The author advocates “ruthlessly” optimizing your time, from missing important events with loved ones to declining social events. The goal? In his case, he built a company worth $20 million and set himself up with financial freedom for the rest of his life.

My gut reaction was, “That’s no way to live a life.” There was a time, in my early twenties, when I poured all of my energy and time into my job. I wore the badge of long hours and unlimited availability, replying to emails long into the evening as I worked on projects. 

Then I had kids. I began working remotely. In no way did this keep me “mediocre.” In fact, I’d argue that work-life balance improved my career. 

Learning to focus my impact

If you think you have 100 hours to work each week, you’ll undoubtedly find ways to fill 100 hours. 

When I became a parent, my “extra” time disappeared. I couldn’t reliably work outside of business hours. Even my work within business hours changed, since small children are frequently sick or school is closed for various holidays. 

I became brutally efficient with my time. I learned to think of my work in terms of the results it produced, not the hours I put in. I advocated for better apps and tools at the company that could help the entire team do more with less time. I taught myself how to use automation tools to keep tasks humming in the background. 

“Work smarter, not harder” became my mantra. I wasn’t willing to sacrifice time with my family or a career I’d worked hard to build. I had to figure out how to get more done with less effort so I could enjoy a balance between work and life outside of work. 

Learning adaptability and empathy

Being a parent taught me to be more adaptable. Kids don’t wait for your schedule. They don’t conform to your ideal workday. You have to pivot quickly to Plan B when Plan A fails.

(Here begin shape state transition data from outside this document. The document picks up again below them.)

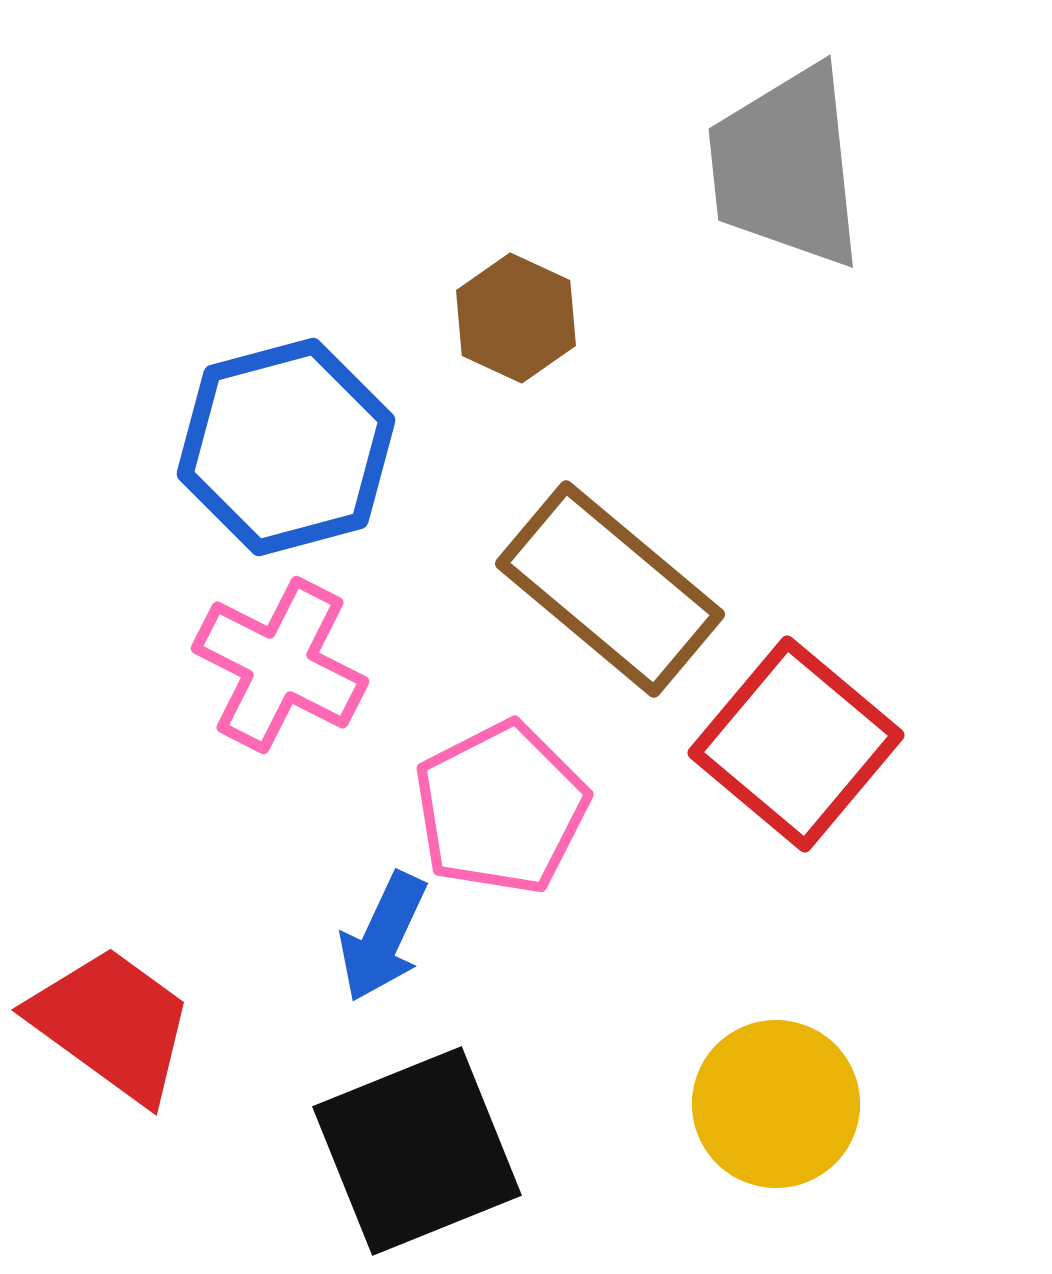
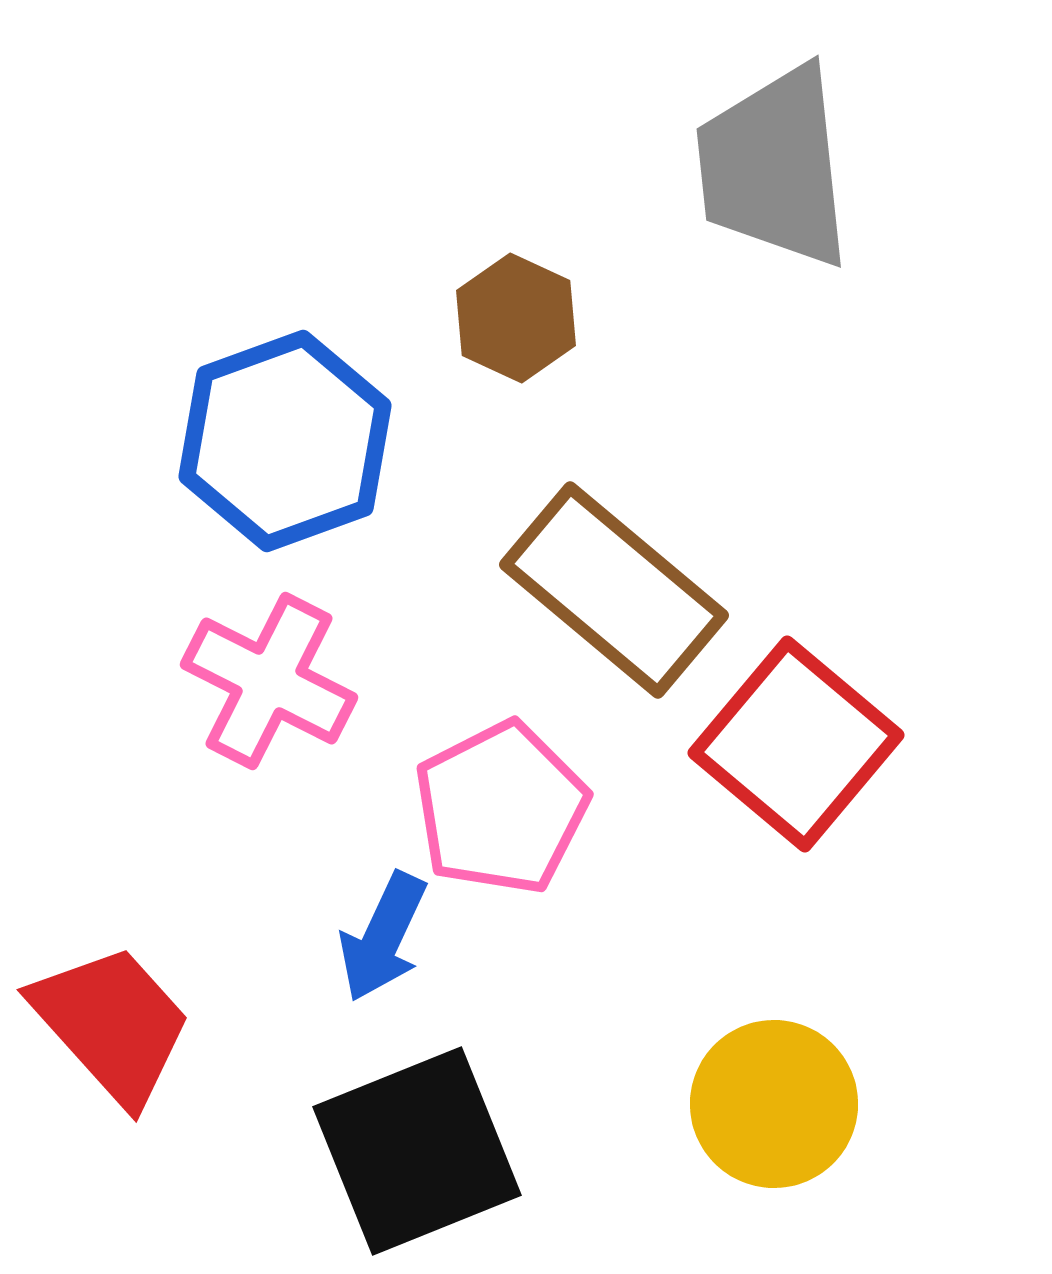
gray trapezoid: moved 12 px left
blue hexagon: moved 1 px left, 6 px up; rotated 5 degrees counterclockwise
brown rectangle: moved 4 px right, 1 px down
pink cross: moved 11 px left, 16 px down
red trapezoid: rotated 12 degrees clockwise
yellow circle: moved 2 px left
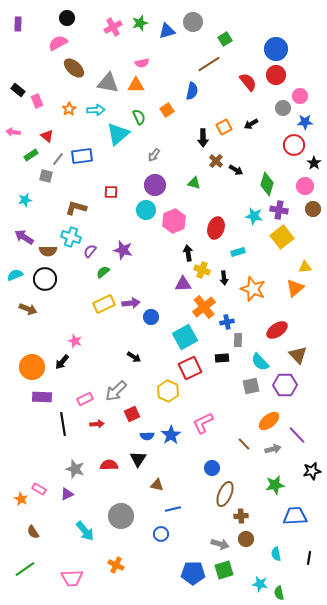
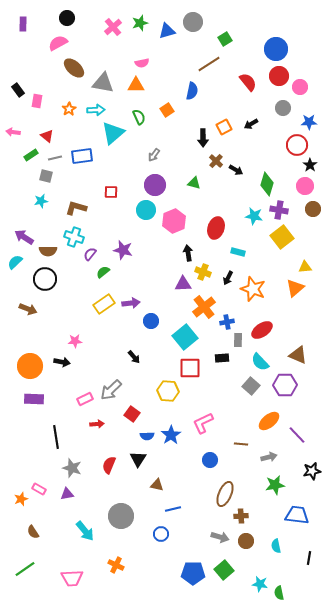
purple rectangle at (18, 24): moved 5 px right
pink cross at (113, 27): rotated 12 degrees counterclockwise
red circle at (276, 75): moved 3 px right, 1 px down
gray triangle at (108, 83): moved 5 px left
black rectangle at (18, 90): rotated 16 degrees clockwise
pink circle at (300, 96): moved 9 px up
pink rectangle at (37, 101): rotated 32 degrees clockwise
blue star at (305, 122): moved 4 px right
cyan triangle at (118, 134): moved 5 px left, 1 px up
red circle at (294, 145): moved 3 px right
gray line at (58, 159): moved 3 px left, 1 px up; rotated 40 degrees clockwise
black star at (314, 163): moved 4 px left, 2 px down
cyan star at (25, 200): moved 16 px right, 1 px down
cyan cross at (71, 237): moved 3 px right
purple semicircle at (90, 251): moved 3 px down
cyan rectangle at (238, 252): rotated 32 degrees clockwise
yellow cross at (202, 270): moved 1 px right, 2 px down
cyan semicircle at (15, 275): moved 13 px up; rotated 21 degrees counterclockwise
black arrow at (224, 278): moved 4 px right; rotated 32 degrees clockwise
yellow rectangle at (104, 304): rotated 10 degrees counterclockwise
blue circle at (151, 317): moved 4 px down
red ellipse at (277, 330): moved 15 px left
cyan square at (185, 337): rotated 10 degrees counterclockwise
pink star at (75, 341): rotated 24 degrees counterclockwise
brown triangle at (298, 355): rotated 24 degrees counterclockwise
black arrow at (134, 357): rotated 16 degrees clockwise
black arrow at (62, 362): rotated 119 degrees counterclockwise
orange circle at (32, 367): moved 2 px left, 1 px up
red square at (190, 368): rotated 25 degrees clockwise
gray square at (251, 386): rotated 36 degrees counterclockwise
gray arrow at (116, 391): moved 5 px left, 1 px up
yellow hexagon at (168, 391): rotated 20 degrees counterclockwise
purple rectangle at (42, 397): moved 8 px left, 2 px down
red square at (132, 414): rotated 28 degrees counterclockwise
black line at (63, 424): moved 7 px left, 13 px down
brown line at (244, 444): moved 3 px left; rotated 40 degrees counterclockwise
gray arrow at (273, 449): moved 4 px left, 8 px down
red semicircle at (109, 465): rotated 66 degrees counterclockwise
blue circle at (212, 468): moved 2 px left, 8 px up
gray star at (75, 469): moved 3 px left, 1 px up
purple triangle at (67, 494): rotated 16 degrees clockwise
orange star at (21, 499): rotated 24 degrees clockwise
blue trapezoid at (295, 516): moved 2 px right, 1 px up; rotated 10 degrees clockwise
brown circle at (246, 539): moved 2 px down
gray arrow at (220, 544): moved 7 px up
cyan semicircle at (276, 554): moved 8 px up
green square at (224, 570): rotated 24 degrees counterclockwise
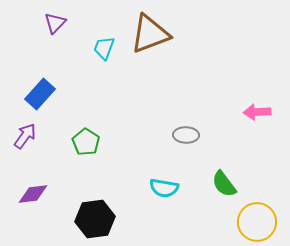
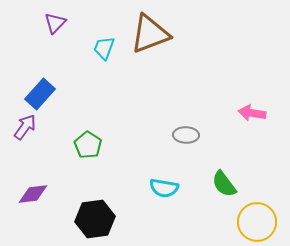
pink arrow: moved 5 px left, 1 px down; rotated 12 degrees clockwise
purple arrow: moved 9 px up
green pentagon: moved 2 px right, 3 px down
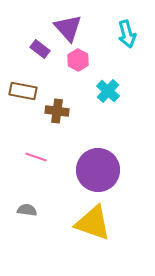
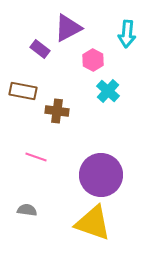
purple triangle: rotated 44 degrees clockwise
cyan arrow: rotated 20 degrees clockwise
pink hexagon: moved 15 px right
purple circle: moved 3 px right, 5 px down
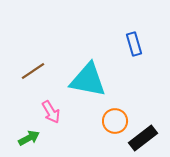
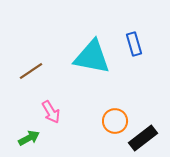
brown line: moved 2 px left
cyan triangle: moved 4 px right, 23 px up
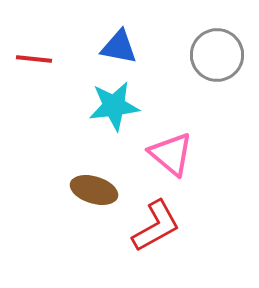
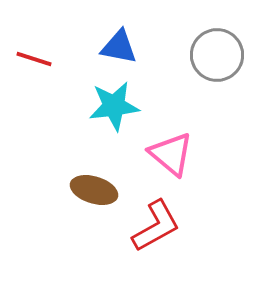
red line: rotated 12 degrees clockwise
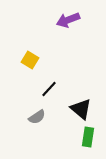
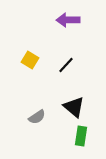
purple arrow: rotated 20 degrees clockwise
black line: moved 17 px right, 24 px up
black triangle: moved 7 px left, 2 px up
green rectangle: moved 7 px left, 1 px up
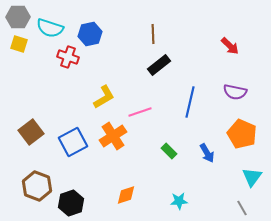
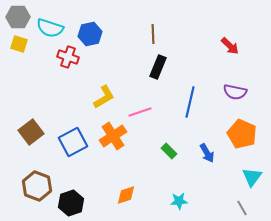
black rectangle: moved 1 px left, 2 px down; rotated 30 degrees counterclockwise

I became a manager early in my career, and I’m now embarrassed to say that I was a very rigid thinker. I couldn’t understand when “life got in the way of work.” I assumed that other people were bad at managing their time.

Having kids made me more empathetic. I saw how life outside of work—even for reasons unrelated to children—happened, and deserved compassion. 

I wasn’t mediocre by being more adaptable and empathetic. I became more human. 

The entire team benefited from flexibility. As a manager, I let my team know that I trusted them to get work done, without micromanaging oversight. And if something unexpected came up, we would adjust. 

Leading by example

At work, people take cues from other employees, especially those senior to them. If a company claims to be flexible but your manager sends Slack messages while on vacation, it’s a pretty good indicator that you shouldn’t expect any work-life balance.

Or how about the job that provides zero coverage when you take time off? You return to a pile of work and spend the next week working extra hours to catch up. Not exactly restful if you’re “punished” for taking time off with more work.

The more I embraced work-life balance, the more my team followed suit. If my kids were sick (or I was sick), I took the day off. I took fully unplugged vacations during the year and encouraged others to do the same. We set up internal systems so that anyone taking time off had adequate coverage.

Most importantly, my kids have seen how much I prioritize work-life balance. I’m there to pick them up from after-school activities. They know that “being sick” means “resting and recovering,” not pushing through. 

When my son was little, someone asked, “What do you want to be when you grow up?” He responded, “I want to work from home.” It was a proud moment for me, because I knew that my efforts to model work-life balance were paying off. 

Do I have a multimillion-dollar business, like the author of “Why Work-Life Balance Will Keep You Mediocre”? No. But his priorities are just that: his priorities—not a universal truth.

Pursuing work-life balance is a worthwhile career goal. Don’t let anyone tell you otherwise.